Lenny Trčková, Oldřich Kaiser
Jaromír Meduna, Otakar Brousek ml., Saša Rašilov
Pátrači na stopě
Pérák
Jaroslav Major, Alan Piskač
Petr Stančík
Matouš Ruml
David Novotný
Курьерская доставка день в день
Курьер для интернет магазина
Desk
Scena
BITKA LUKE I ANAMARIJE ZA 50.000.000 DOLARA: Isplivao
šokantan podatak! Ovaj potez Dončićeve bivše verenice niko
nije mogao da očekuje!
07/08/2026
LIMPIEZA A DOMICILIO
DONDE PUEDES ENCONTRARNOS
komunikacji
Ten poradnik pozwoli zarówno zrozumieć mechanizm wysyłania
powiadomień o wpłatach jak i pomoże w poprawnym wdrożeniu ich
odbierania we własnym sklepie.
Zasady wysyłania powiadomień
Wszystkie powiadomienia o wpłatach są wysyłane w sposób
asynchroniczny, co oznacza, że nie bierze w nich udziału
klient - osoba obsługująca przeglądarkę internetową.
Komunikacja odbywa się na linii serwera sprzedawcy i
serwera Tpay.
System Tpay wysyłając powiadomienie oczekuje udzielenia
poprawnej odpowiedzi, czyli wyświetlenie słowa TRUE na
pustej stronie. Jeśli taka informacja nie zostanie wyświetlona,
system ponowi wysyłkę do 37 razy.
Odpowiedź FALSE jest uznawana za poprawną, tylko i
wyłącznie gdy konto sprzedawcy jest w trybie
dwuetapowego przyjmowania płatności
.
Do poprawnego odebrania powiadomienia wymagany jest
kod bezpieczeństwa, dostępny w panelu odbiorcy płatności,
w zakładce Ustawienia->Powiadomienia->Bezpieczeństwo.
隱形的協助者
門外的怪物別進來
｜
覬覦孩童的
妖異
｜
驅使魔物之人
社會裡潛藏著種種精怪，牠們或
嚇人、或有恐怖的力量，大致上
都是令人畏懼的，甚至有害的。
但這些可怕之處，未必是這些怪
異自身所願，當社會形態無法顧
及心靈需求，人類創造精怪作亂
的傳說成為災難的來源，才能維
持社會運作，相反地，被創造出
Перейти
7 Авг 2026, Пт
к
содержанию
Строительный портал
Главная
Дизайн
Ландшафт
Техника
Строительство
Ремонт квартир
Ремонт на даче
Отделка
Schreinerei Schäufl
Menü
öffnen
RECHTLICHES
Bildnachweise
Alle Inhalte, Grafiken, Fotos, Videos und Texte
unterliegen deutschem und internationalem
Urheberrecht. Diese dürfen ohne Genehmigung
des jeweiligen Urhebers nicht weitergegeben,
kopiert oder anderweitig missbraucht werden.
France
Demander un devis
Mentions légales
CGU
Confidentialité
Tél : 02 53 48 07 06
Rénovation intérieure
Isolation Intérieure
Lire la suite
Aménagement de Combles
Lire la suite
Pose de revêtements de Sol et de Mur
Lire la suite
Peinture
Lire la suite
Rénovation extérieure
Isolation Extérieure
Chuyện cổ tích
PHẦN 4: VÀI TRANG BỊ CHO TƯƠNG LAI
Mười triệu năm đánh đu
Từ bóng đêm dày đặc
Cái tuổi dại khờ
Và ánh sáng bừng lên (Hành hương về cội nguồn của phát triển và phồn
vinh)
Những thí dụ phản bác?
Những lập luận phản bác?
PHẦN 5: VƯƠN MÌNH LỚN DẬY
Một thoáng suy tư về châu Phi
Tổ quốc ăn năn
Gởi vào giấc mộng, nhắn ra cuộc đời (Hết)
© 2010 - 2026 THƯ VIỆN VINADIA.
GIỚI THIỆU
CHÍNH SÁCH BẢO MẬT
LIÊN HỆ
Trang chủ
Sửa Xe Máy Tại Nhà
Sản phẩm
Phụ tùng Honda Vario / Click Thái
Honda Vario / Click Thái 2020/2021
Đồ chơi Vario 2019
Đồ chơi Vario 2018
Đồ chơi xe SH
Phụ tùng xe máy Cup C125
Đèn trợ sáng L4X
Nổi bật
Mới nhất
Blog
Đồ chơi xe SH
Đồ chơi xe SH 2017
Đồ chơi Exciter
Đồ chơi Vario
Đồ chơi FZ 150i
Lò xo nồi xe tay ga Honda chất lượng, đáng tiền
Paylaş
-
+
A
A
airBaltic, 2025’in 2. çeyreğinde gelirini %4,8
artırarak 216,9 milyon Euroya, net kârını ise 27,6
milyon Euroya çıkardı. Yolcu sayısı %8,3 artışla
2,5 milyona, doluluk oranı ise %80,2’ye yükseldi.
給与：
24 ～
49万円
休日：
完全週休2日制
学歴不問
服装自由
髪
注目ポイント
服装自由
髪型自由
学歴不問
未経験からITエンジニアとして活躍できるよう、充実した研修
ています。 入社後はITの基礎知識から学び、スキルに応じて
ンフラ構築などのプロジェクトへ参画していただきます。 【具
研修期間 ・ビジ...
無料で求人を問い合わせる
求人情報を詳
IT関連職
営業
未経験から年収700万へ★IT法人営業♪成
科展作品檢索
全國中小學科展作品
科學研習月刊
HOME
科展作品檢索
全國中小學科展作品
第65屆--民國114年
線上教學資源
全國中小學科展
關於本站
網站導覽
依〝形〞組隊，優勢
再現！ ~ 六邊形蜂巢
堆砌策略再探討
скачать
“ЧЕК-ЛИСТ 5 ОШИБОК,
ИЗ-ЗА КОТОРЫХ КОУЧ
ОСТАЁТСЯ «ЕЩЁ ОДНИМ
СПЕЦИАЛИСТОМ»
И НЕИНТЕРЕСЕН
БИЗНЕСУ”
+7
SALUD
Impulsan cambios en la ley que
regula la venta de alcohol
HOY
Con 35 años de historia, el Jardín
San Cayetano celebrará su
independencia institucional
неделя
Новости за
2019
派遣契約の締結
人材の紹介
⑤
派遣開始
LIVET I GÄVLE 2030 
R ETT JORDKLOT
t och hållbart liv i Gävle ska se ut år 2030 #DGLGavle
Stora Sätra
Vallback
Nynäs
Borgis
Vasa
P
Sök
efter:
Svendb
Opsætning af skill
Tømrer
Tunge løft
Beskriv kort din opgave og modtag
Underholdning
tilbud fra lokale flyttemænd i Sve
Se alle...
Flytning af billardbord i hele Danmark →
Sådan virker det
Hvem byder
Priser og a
·····
**Assignment:** Reproduce word for word the material above, beginning with the line that contains "Wszystkie powiadomienia o" and ending with the line that contains "poprawnej odpowiedzi, czyli".

**Answer for the task:**
Wszystkie powiadomienia o wpłatach są wysyłane w sposób
asynchroniczny, co oznacza, że nie bierze w nich udziału
klient - osoba obsługująca przeglądarkę internetową.
Komunikacja odbywa się na linii serwera sprzedawcy i
serwera Tpay.
System Tpay wysyłając powiadomienie oczekuje udzielenia
poprawnej odpowiedzi, czyli wyświetlenie słowa TRUE na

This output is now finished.